#### [GOAL OF THE EXERCISE]
Identify, in the records below, every line where the string "ofertas" appears, and copy each such line.
Top of SUPPLIED INFORMATION
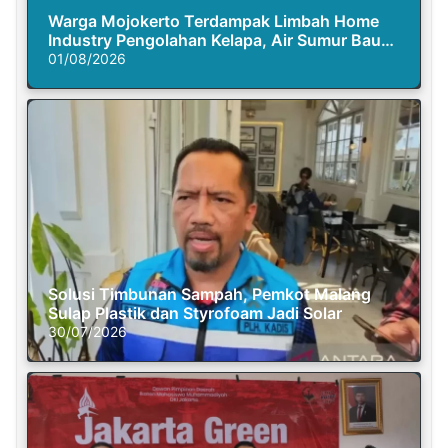
Warga Mojokerto Terdampak Limbah Home
Industry Pengolahan Kelapa, Air Sumur Bau
Busuk
01/08/2026
Solusi Timbunan Sampah, Pemkot Malang
Sulap Plastik dan Styrofoam Jadi Solar
30/07/2026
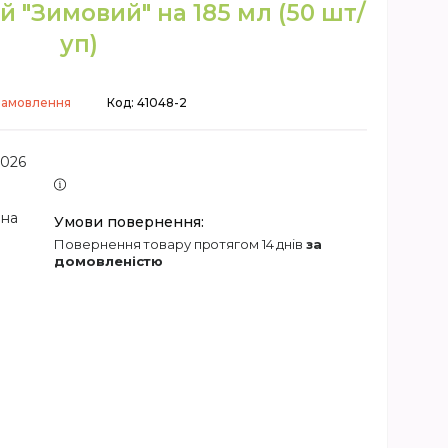
й "Зимовий" на 185 мл (50 шт/
уп)
замовлення
Код:
41048-2
2026
 на
повернення товару протягом 14 днів
за
домовленістю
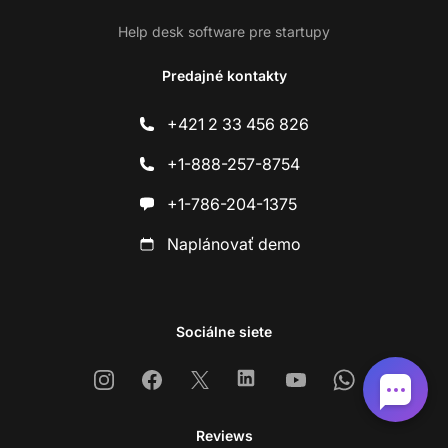
Help desk software pre startupy
Predajné kontakty
+421 2 33 456 826
+1-888-257-8754
+1-786-204-1375
Naplánovať demo
Sociálne siete
Instagram
Facebook
X
Linkedin
Youtube
Whatsapp
Reviews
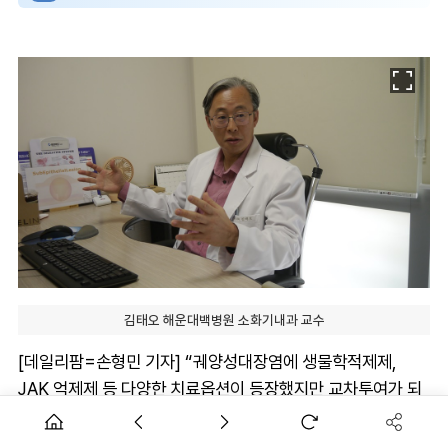
김태오 해운대백병원 소화기내과 교수
[데일리팜=손형민 기자] “궤양성대장염에 생물학적제제,
JAK 억제제 등 다양한 치료옵션이 등장했지만 교차투여가 되
지 않아 오히려 선택권은 제한적입니다. 특히 20대에서 30대
젊은 환자들이 늘어나고 기대 여명이 증가한 만큼 다양한 치료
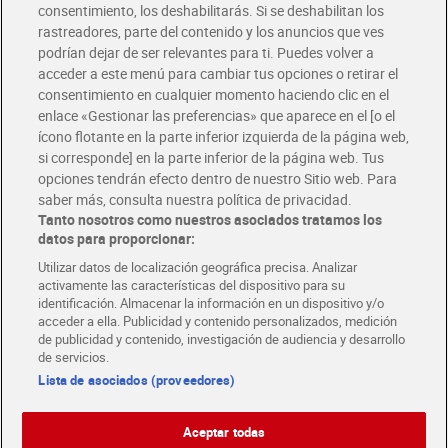
Solicita tu factura de Glovo o Uber Eats
consentimiento, los deshabilitarás. Si se deshabilitan los
rastreadores, parte del contenido y los anuncios que ves
podrían dejar de ser relevantes para ti. Puedes volver a
Únete al CLUB Dia
acceder a este menú para cambiar tus opciones o retirar el
Disfruta las ventajas y ofertas exclusivas.
consentimiento en cualquier momento haciendo clic en el
Descárgate la APP Dia
enlace «Gestionar las preferencias» que aparece en el [o el
ícono flotante en la parte inferior izquierda de la página web,
Folletos y Tiendas
si corresponde] en la parte inferior de la página web. Tus
Descubre las mejores ofertas y busca tu tienda más cercana
opciones tendrán efecto dentro de nuestro Sitio web. Para
saber más, consulta nuestra política de privacidad.
Tanto nosotros como nuestros asociados tratamos los
Tarjeta MaX Dia
Te devuelve hasta 8€/mes de tus compras.
datos para proporcionar:
¡Solicita tu tarjeta de crédito aquí!
Utilizar datos de localización geográfica precisa. Analizar
activamente las características del dispositivo para su
RECETAS
COMER MEJOR CADA DIA
EMPLEO
identificación. Almacenar la información en un dispositivo y/o
acceder a ella. Publicidad y contenido personalizados, medición
COLABORA CON DIA
ABRE TU TIENDA
DIA CORPORATE
de publicidad y contenido, investigación de audiencia y desarrollo
de servicios.
Lista de asociados (proveedores)
Aceptar todas
Atención al cliente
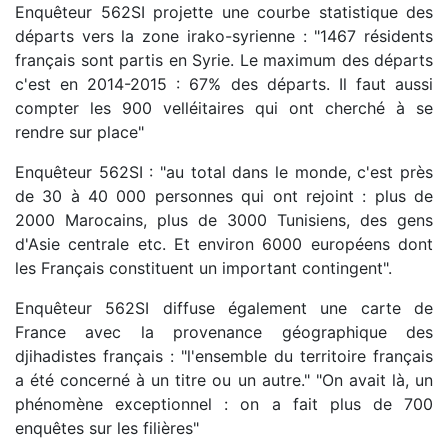
Enquêteur 562SI projette une courbe statistique des
départs vers la zone irako-syrienne : "1467 résidents
français sont partis en Syrie. Le maximum des départs
c'est en 2014-2015 : 67% des départs. Il faut aussi
compter les 900 velléitaires qui ont cherché à se
rendre sur place"
Enquêteur 562SI : "au total dans le monde, c'est près
de 30 à 40 000 personnes qui ont rejoint : plus de
2000 Marocains, plus de 3000 Tunisiens, des gens
d'Asie centrale etc. Et environ 6000 européens dont
les Français constituent un important contingent".
Enquêteur 562SI diffuse également une carte de
France avec la provenance géographique des
djihadistes français : "l'ensemble du territoire français
a été concerné à un titre ou un autre." "On avait là, un
phénomène exceptionnel : on a fait plus de 700
enquêtes sur les filières"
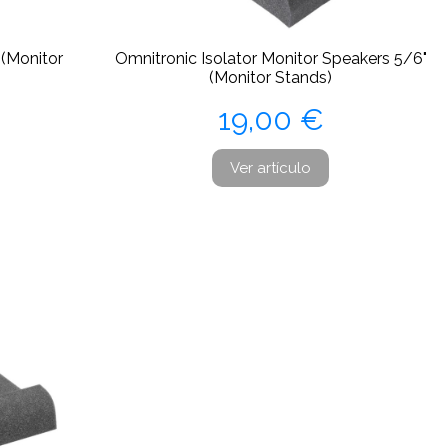
(Monitor
Omnitronic Isolator Monitor Speakers 5/6"
(Monitor Stands)
Precio
19,00 €
Ver artículo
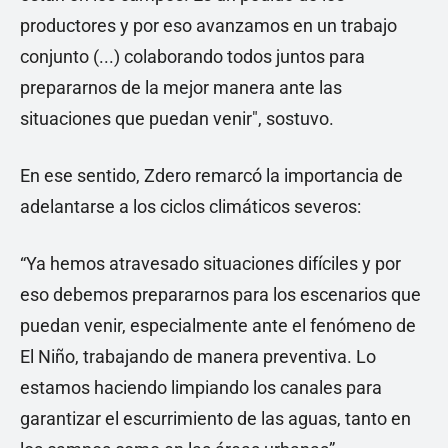
productores y por eso avanzamos en un trabajo
conjunto (...) colaborando todos juntos para
prepararnos de la mejor manera ante las
situaciones que puedan venir", sostuvo.
En ese sentido, Zdero remarcó la importancia de
adelantarse a los ciclos climáticos severos:
“Ya hemos atravesado situaciones difíciles y por
eso debemos prepararnos para los escenarios que
puedan venir, especialmente ante el fenómeno de
El Niño, trabajando de manera preventiva. Lo
estamos haciendo limpiando los canales para
garantizar el escurrimiento de las aguas, tanto en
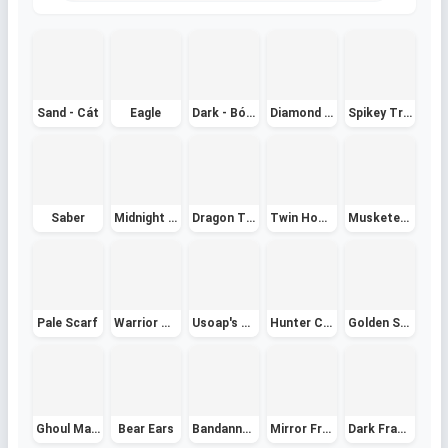
Sand - Cát
Eagle
Dark - Bóng Tối
Diamond - Kim Cương
Spikey Trident - Đinh Ba Gai
Saber
Midnight Blade
Dragon Trident
Twin Hooks
Musketeer Hat - Mũ Lính Ngự Lâm
Pale Scarf
Warrior Helmet
Usoap's Hat
Hunter Cape (Red)
Golden Sunhat
Ghoul Mask
Bear Ears
Bandanna (Green)
Mirror Fractal -Mảnh Vỡ Gương
Dark Fragment - Nguyên Thạch Bóng Tối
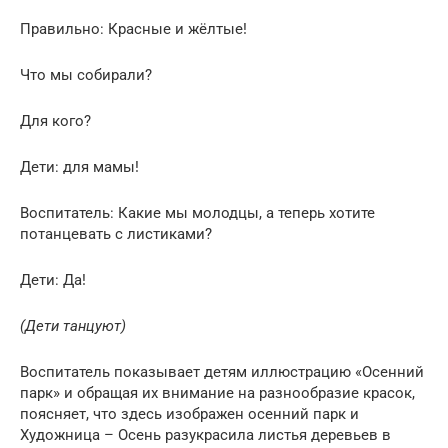
Правильно: Красные и жёлтые!
Что мы собирали?
Для кого?
Дети: для мамы!
Воспитатель: Какие мы молодцы, а теперь хотите
потанцевать с листиками?
Дети: Да!
(Дети танцуют)
Воспитатель показывает детям иллюстрацию «Осенний
парк» и обращая их внимание на разнообразие красок,
поясняет, что здесь изображен осенний парк и
Художница – Осень разукрасила листья деревьев в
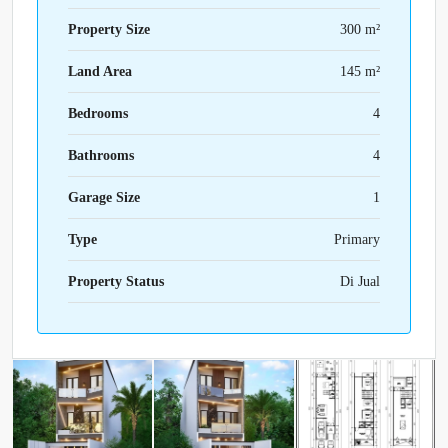
Property Size
300 m²
Land Area
145 m²
Bedrooms
4
Bathrooms
4
Garage Size
1
Type
Primary
Property Status
Di Jual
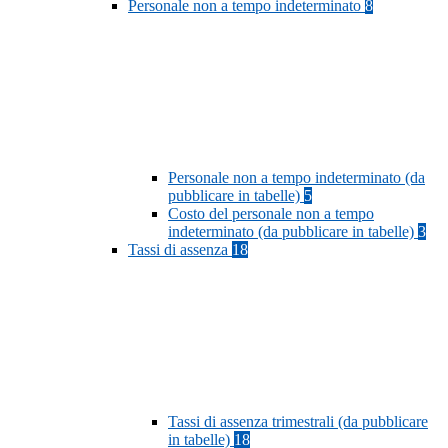
Personale non a tempo indeterminato
8
Personale non a tempo indeterminato (da
pubblicare in tabelle)
5
Costo del personale non a tempo
indeterminato (da pubblicare in tabelle)
3
Tassi di assenza
18
Tassi di assenza trimestrali (da pubblicare
in tabelle)
18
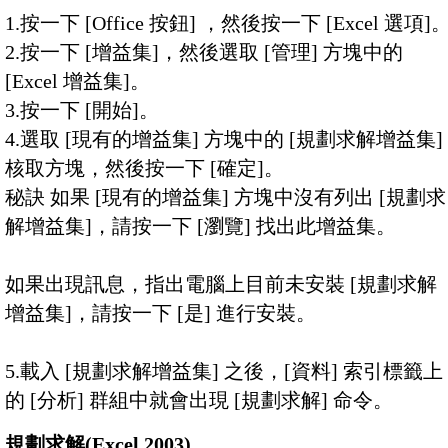
1.按一下 [Office 按鈕] ，然後按一下 [Excel 選項]
2.按一下 [增益集]，然後選取 [管理] 方塊中的
[Excel 增益集]。
3.按一下 [開始]。
4.選取 [現有的增益集] 方塊中的 [規劃求解增益集]
核取方塊，然後按一下 [確定]。
秘訣 如果 [現有的增益集] 方塊中沒有列出 [規劃求
解增益集]，請按一下 [瀏覽] 找出此增益集。
如果出現訊息，指出電腦上目前未安裝 [規劃求解
增益集]，請按一下 [是] 進行安裝。
5.載入 [規劃求解增益集] 之後，[資料] 索引標籤上
的 [分析] 群組中就會出現 [規劃求解] 命令。
規劃求解(Excel 2003)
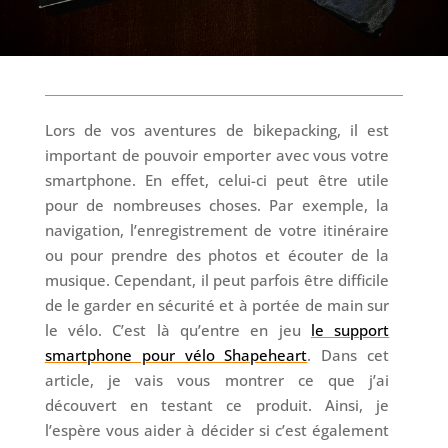
Lors de vos aventures de bikepacking, il est
important de pouvoir emporter avec vous votre
smartphone. En effet, celui-ci peut être utile
pour de nombreuses choses. Par exemple, la
navigation, l’enregistrement de votre itinéraire
ou pour prendre des photos et écouter de la
musique. Cependant, il peut parfois être difficile
de le garder en sécurité et à portée de main sur
le vélo. C’est là qu’entre en jeu
le support
smartphone pour vélo Shapeheart
. Dans cet
article, je vais vous montrer ce que j’ai
découvert en testant ce produit. Ainsi, je
l’espère vous aider à décider si c’est également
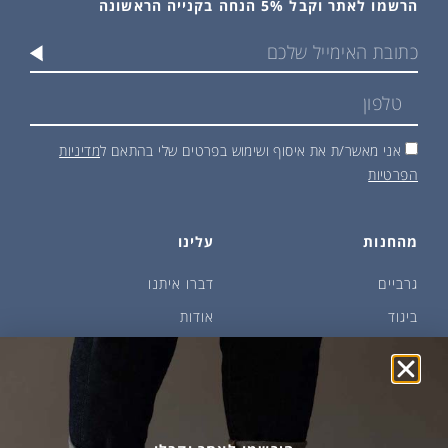
הרשמו לאתר וקבל 5% הנחה בקנייה הראשונה
אני מאשר/ת את איסוף ושימוש בפרטים שלי בהתאם ל
מדיניות
הפרטיות
מהחנות
עלינו
גרביים
דברו איתנו
ביגוד
אודות
שמן זית ודבש
איפה קונים?
פקעות ובצלים
הבלוג של יודפת
ארכיון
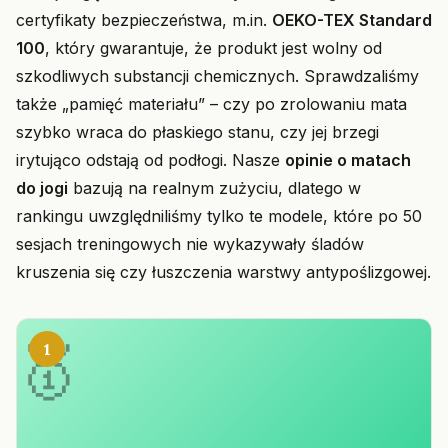
certyfikaty bezpieczeństwa, m.in.
OEKO-TEX Standard
100
, który gwarantuje, że produkt jest wolny od
szkodliwych substancji chemicznych. Sprawdzaliśmy
także „pamięć materiału” – czy po zrolowaniu mata
szybko wraca do płaskiego stanu, czy jej brzegi
irytująco odstają od podłogi. Nasze
opinie o matach
do jogi
bazują na realnym zużyciu, dlatego w
rankingu uwzględniliśmy tylko te modele, które po 50
sesjach treningowych nie wykazywały śladów
kruszenia się czy łuszczenia warstwy antypoślizgowej.
1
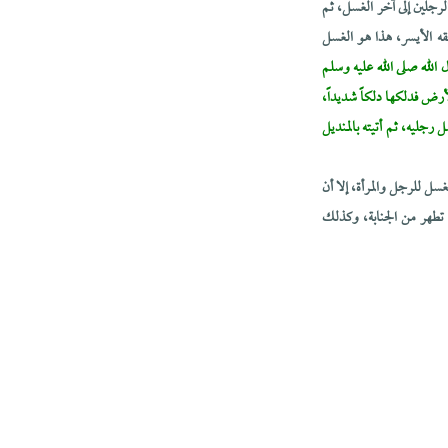
لرجلين إلى آخر الغسل، ثم
ه الأيسر، هذا هو الغسل
الله صلى الله عليه وسلم
لأرض فدلكها دلكاً شديداً،
ليه، ثم أتيته بالمنديل
سل للرجل والمرأة، إلا أن
 تطهر من الجنابة، وكذلك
Bottom of SUPPLIED INFORMATION
#### [ANSWER TO THIS TASK]
Disfruta las ventajas y ofertas exclusivas.
Descubre las mejores ofertas y busca tu tienda más cercana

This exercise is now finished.